Pope Benedict said he thinks "that today too the church should open a sort of 'Court of the Gentiles' in which people might in some way latch on to God, without knowing him and before gaining access to his mystery, at whose service the inner life of the church stands."
7. Christmas Past: A Story
Before Christmas 2009 recedes into a distant past, you might enjoy this story about the meaning of Christmas, told in the Christmas homily of Bishop Paul Swain of Sioux Falls, S.D.
As Bishop Swain approached the moment of telling this story, he first asked the congregation to "pray for all the men and women around the world, but especially in Iraq and Afghanistan, who experience [a] lonely Christmas in order to be peacemakers in our name." He said, "May we in their name be peacemakers here at home in our families, our community and our church."
Then the bishop proceeded to tell of a soldier during World War II who was stationed near London. The soldier "recalled that at home he went to church every Christmas with his family, but this year, of course, he could not. A little blue, he walked down the road with his buddies.
"They came to an old, gray stone building. Over its door were the carved words: Queen Ann's Orphanage. They decided to see what kind of Christmas was taking place inside. The manager explained that the children were orphans of parents killed in the bombing of London. The soldiers were surprised to see no real sign of Christmas, no tree, no presents. Feeling sorry for the young ones, they moved around the room wishing the children 'Merry Christmas' and giving them whatever they had - a stick of gum, a life saver, a nickel, a pencil.
"The lonely soldier noticed a little fellow alone in the corner. He looked a lot like his nephew back home. He went to him and said, 'You, little guy, what do you want for Christmas?' The little boy looked at him with big, sad eyes and replied, 'Will you hold me?' The lonely soldier picked up the lonely little boy and held him very close.
"It was not an accident that God chose to introduce his son into the world as a child. In a child we all see hope. When we see a child smile our spirits are lifted. It is as if God sends a sign that despite all the problems, his creation continues; despite our troubles and mistakes, his love remains and a new generation is gifted with life.
"That is what Christmas can be for each of us each year, a time of hope, a reaffirmation that God still loves us so much that he sent and sends and will send again his son to be with us."

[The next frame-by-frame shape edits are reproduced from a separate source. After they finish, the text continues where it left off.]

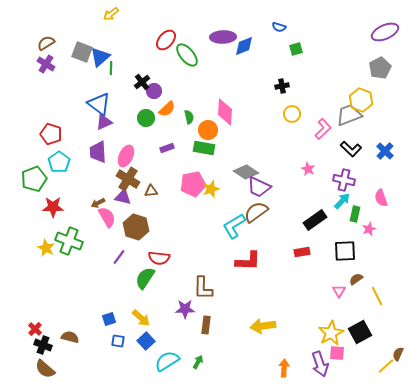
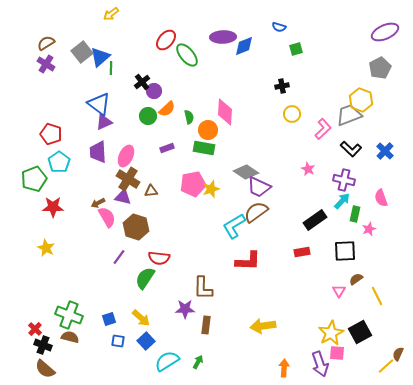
gray square at (82, 52): rotated 30 degrees clockwise
green circle at (146, 118): moved 2 px right, 2 px up
green cross at (69, 241): moved 74 px down
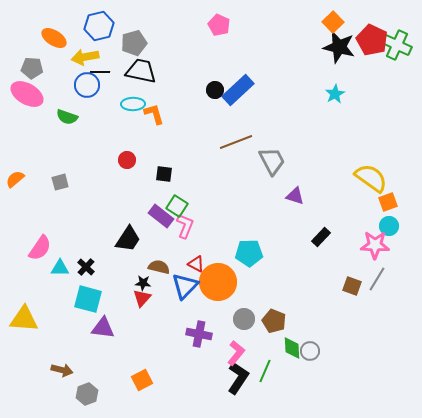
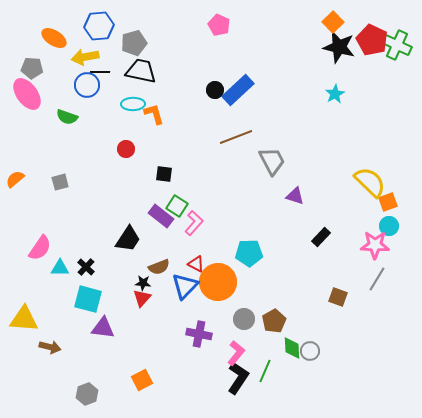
blue hexagon at (99, 26): rotated 8 degrees clockwise
pink ellipse at (27, 94): rotated 24 degrees clockwise
brown line at (236, 142): moved 5 px up
red circle at (127, 160): moved 1 px left, 11 px up
yellow semicircle at (371, 178): moved 1 px left, 4 px down; rotated 8 degrees clockwise
pink L-shape at (185, 226): moved 9 px right, 3 px up; rotated 20 degrees clockwise
brown semicircle at (159, 267): rotated 145 degrees clockwise
brown square at (352, 286): moved 14 px left, 11 px down
brown pentagon at (274, 321): rotated 20 degrees clockwise
brown arrow at (62, 370): moved 12 px left, 23 px up
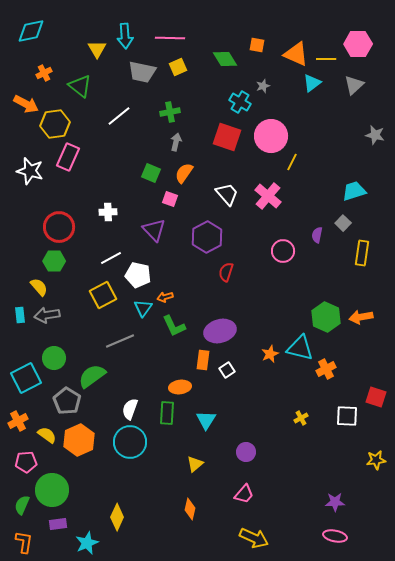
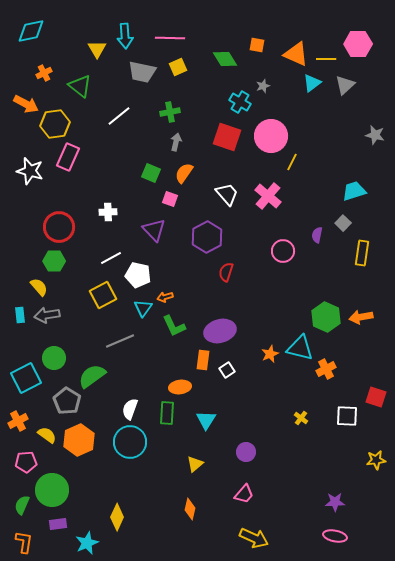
gray triangle at (354, 85): moved 9 px left
yellow cross at (301, 418): rotated 24 degrees counterclockwise
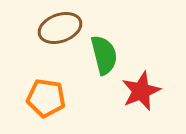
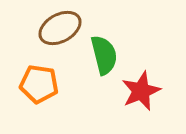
brown ellipse: rotated 9 degrees counterclockwise
orange pentagon: moved 7 px left, 14 px up
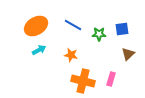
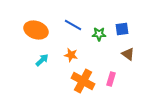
orange ellipse: moved 4 px down; rotated 50 degrees clockwise
cyan arrow: moved 3 px right, 10 px down; rotated 16 degrees counterclockwise
brown triangle: rotated 40 degrees counterclockwise
orange cross: rotated 15 degrees clockwise
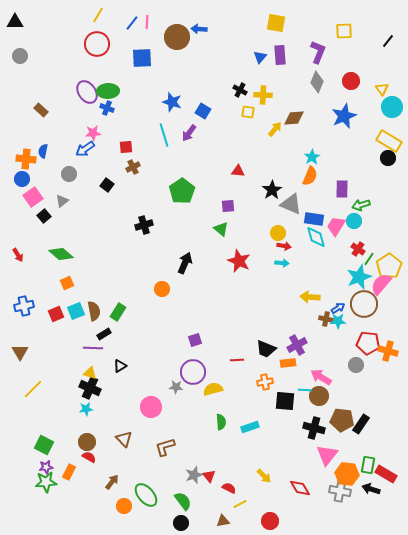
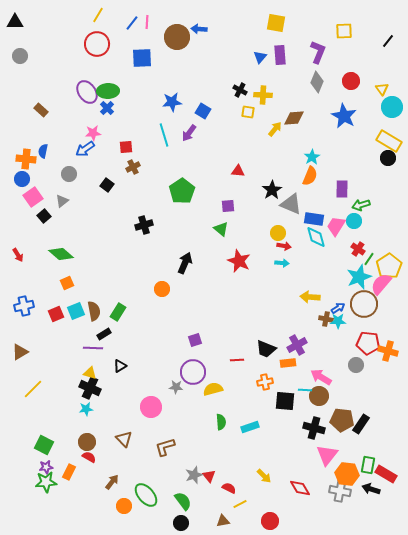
blue star at (172, 102): rotated 24 degrees counterclockwise
blue cross at (107, 108): rotated 24 degrees clockwise
blue star at (344, 116): rotated 20 degrees counterclockwise
brown triangle at (20, 352): rotated 30 degrees clockwise
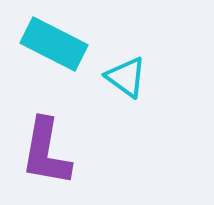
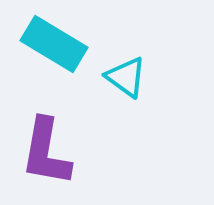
cyan rectangle: rotated 4 degrees clockwise
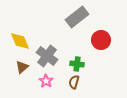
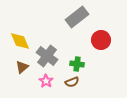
brown semicircle: moved 2 px left; rotated 128 degrees counterclockwise
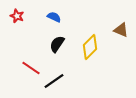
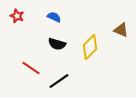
black semicircle: rotated 108 degrees counterclockwise
black line: moved 5 px right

8. And Finally, a Lasting Lesson of Christmas
"Sometimes the hardest way to recognize Jesus and respond to him [is] in other people's needs. But Jesus put so much emphasis on it in his teaching that we need to keep trying," Archbishop George Niederauer of San Francisco said in a message for Christmas. He identified two challenges to consider when it comes to responding to the needs of others.
-- "Sometimes people's needs are so great they frighten us off: so many hungry, homeless people, and so little each of us can do; what to say to someone we know who is dying of cancer; someone so angry and bitter and alienated we don't know where or how to begin.
-- "Other times the needs are so simple we might miss them: the need for a friendly gesture; for a time of patient listening; for an encouraging or forgiving word."
But, the archbishop said, "whether the needs are great or small, we need to give of ourselves whatever we can, knowing that Jesus measures not volume but the caring of the heart."